Tip: Subgrouping is done automatically if the $suburb token is populated with a non-null value. If it is null, subgrouping is not done. Subgrouping can be forced in any case, however, by setting a SEGNoSiteNameParentIfSiteNameB-lank property to 0. With this setting, a subgrouping is created to subgroup events that do not have a subgrouping value defined.

3. Helen edits the Event Viewer view so that it includes IBM Related Events in the view. This change allows the relationships to be rendered in the Event Viewer.

If Netcool Operations Insight is not installed, IBM Related Events relationship might not be installed. In this case, you can create a relationship, as shown in Figure 9-2 on page 158.

Figure 9-2 Create New Relationship window

9.4.3 Viewing the grouping

Helen adds the ScopeID and SiteName fields to her Event List view and renames the SiteName field to something more appropriate, such as Suburb. She then replays a sample of the organization's event data through the new Probe rules file (the results are shown in Figure 9-3).

Figure 9-3 List of groupings

The sample contains 159 unique events. By applying scope-based event grouping, the large number of events collapses down to six rows or groups, which is comparable to the number of incidents to which the event set relates.
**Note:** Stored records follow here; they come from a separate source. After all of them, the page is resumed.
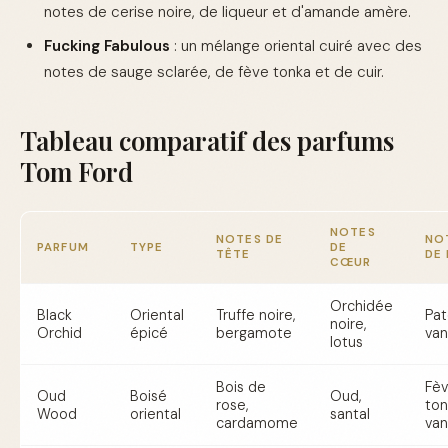
notes de cerise noire, de liqueur et d'amande amère.
Fucking Fabulous
: un mélange oriental cuiré avec des
notes de sauge sclarée, de fève tonka et de cuir.
Tableau comparatif des parfums
Tom Ford
NOTES
NOTES DE
NO
PARFUM
TYPE
DE
TÊTE
DE
CŒUR
Orchidée
Black
Oriental
Truffe noire,
Pat
noire,
Orchid
épicé
bergamote
van
lotus
Bois de
Fè
Oud
Boisé
Oud,
rose,
ton
Wood
oriental
santal
cardamome
van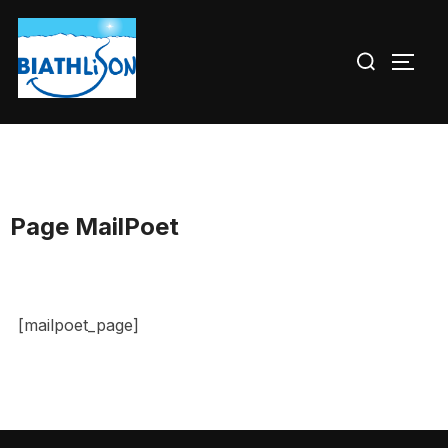
Aller
au
Rechercher :
PERM
contenu
Page MailPoet
[mailpoet_page]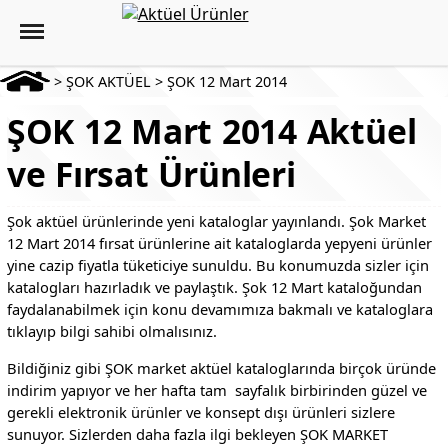
>
ŞOK AKTÜEL
>
ŞOK 12 Mart 2014
ŞOK 12 Mart 2014 Aktüel
ve Fırsat Ürünleri
Şok aktüel ürünlerinde yeni kataloglar yayınlandı. Şok Market
12 Mart 2014 fırsat ürünlerine ait kataloglarda yepyeni ürünler
yine cazip fiyatla tüketiciye sunuldu. Bu konumuzda sizler için
katalogları hazırladık ve paylaştık. Şok 12 Mart kataloğundan
faydalanabilmek için konu devamımıza bakmalı ve kataloglara
tıklayıp bilgi sahibi olmalısınız.
Bildiğiniz gibi ŞOK market aktüel kataloglarında birçok üründe
indirim yapıyor ve her hafta tam sayfalık birbirinden güzel ve
gerekli elektronik ürünler ve konsept dışı ürünleri sizlere
sunuyor. Sizlerden daha fazla ilgi bekleyen ŞOK MARKET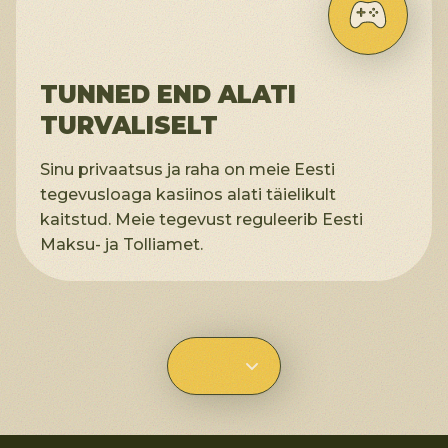
TUNNED END ALATI
TURVALISELT
Sinu privaatsus ja raha on meie Eesti
tegevusloaga kasiinos alati täielikult
kaitstud. Meie tegevust reguleerib Eesti
Maksu- ja Tolliamet.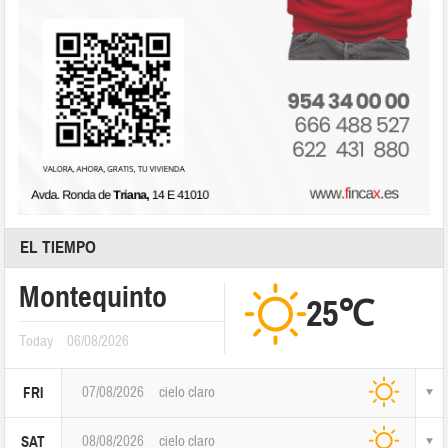
EL TIEMPO
Montequinto
25℃
Today
06/08/2026
07/08/2026
cielo claro
FRI
08/08/2026
cielo claro
SAT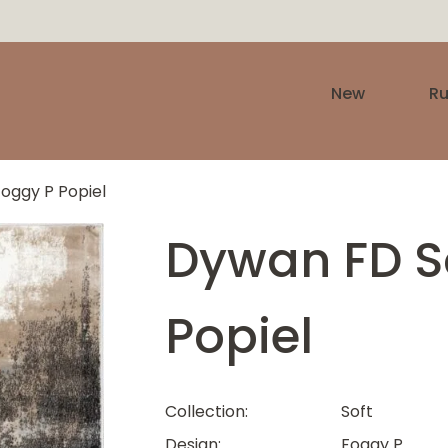
New
R
oggy P Popiel
Dywan FD S
Popiel
Collection
Soft
Design
Foggy P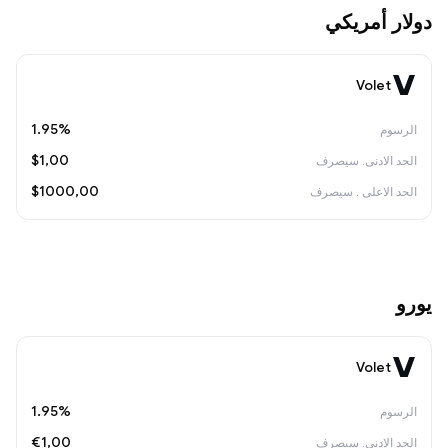
دولار أمريكي
Volet
1.95%
$1,00
$1000,00
يورو
Volet
1.95%
€1,00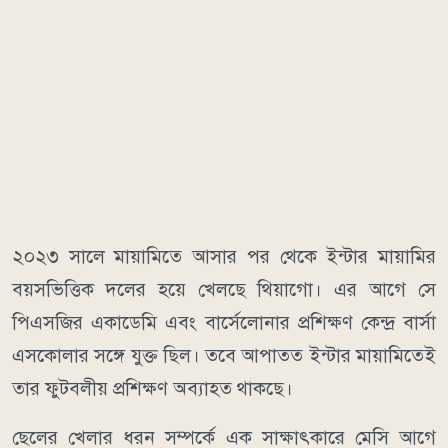
২০২৩ সালে মায়ামিতে আসার পর থেকে ইন্টার মায়ামির
বয়সভিত্তিক দলের হয়ে খেলছে থিয়াগো। এর আগে সে
পিএসজির একাডেমি এবং বার্সেলোনার প্রশিক্ষণ কেন্দ্র বার্সা
এসকোলার সঙ্গে যুক্ত ছিল। তবে আপাতত ইন্টার মায়ামিতেই
তার ফুটবলীয় প্রশিক্ষণ অব্যাহত থাকছে।
ছেলের খেলার ধরন সম্পর্কে এক সাক্ষাৎকারে মেসি আগে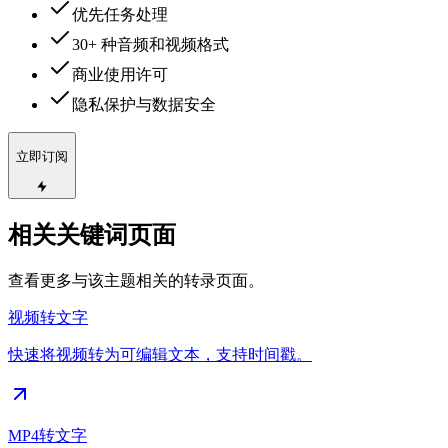
优先任务处理
30+ 种音频和视频格式
商业使用许可
隐私保护与数据安全
立即订阅
相关关键词页面
查看更多与该主题相关的转录页面。
视频转文字
快速将视频转为可编辑文本，支持时间戳。
MP4转文字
For the specific sample set, the number of rows that are being presented to operations is reduced by 96%.

9.4.4 Modifying the properties

Helen performs the following steps to modify the properties:

1. She opens the AUCKLAND grouping and inspects the appearance of the groupings, as shown in Figure 9-4.

Figure 9-4 AUCKLAND grouping

Although Helen is pleased with the grouping that results, she wants to modify the appearance of the event groupings to provide more useful information to the operators.

Scope-based event grouping makes available the 43 properties that allow its appearance and behavior to be modified. The properties are stored in the master.properties table in the Netcool/OMNIbus ObjectServer and can be updated via nco_sql or the Netcool Administrator tool. For more information about the properties, see the following IBM Knowledge Center site:

http://ibm.biz/seg_docs

2. Helen wants to modify some of the properties to change the appearance of some elements of the synthetic parent events. She also wants to activate the journaling feature in scope-based event grouping so that a single ticket can be cut from each subgrouping.

Helen modifies the following properties to the values that are shown:

– SEGSiteNamePrefix = SUBURB (CharValue)

– SEGScopeIDSitesAffectedLabel = suburb (CharValue)

– SEGJournalToScopeIDParent = 1 (IntValue)

– SEGJournalToSiteNameParent = 1 (IntValue)

These changes update the Event Viewer, as shown in Figure 9-5.

Figure 9-5 Updated Event Viewer

3. When Helen double-clicks SiteName event (which is also known as a SUBURB event), she can see that the journals are now there and ready for ticketing, as shown in Figure 9-6).

Figure 9-6 Journals ready for ticketing: SiteName event

Tip: The default setting for the maximum number of events to send to the journal of a SiteName event is 10. This setting can be modified via the SEGMaxSiteNameJournals property.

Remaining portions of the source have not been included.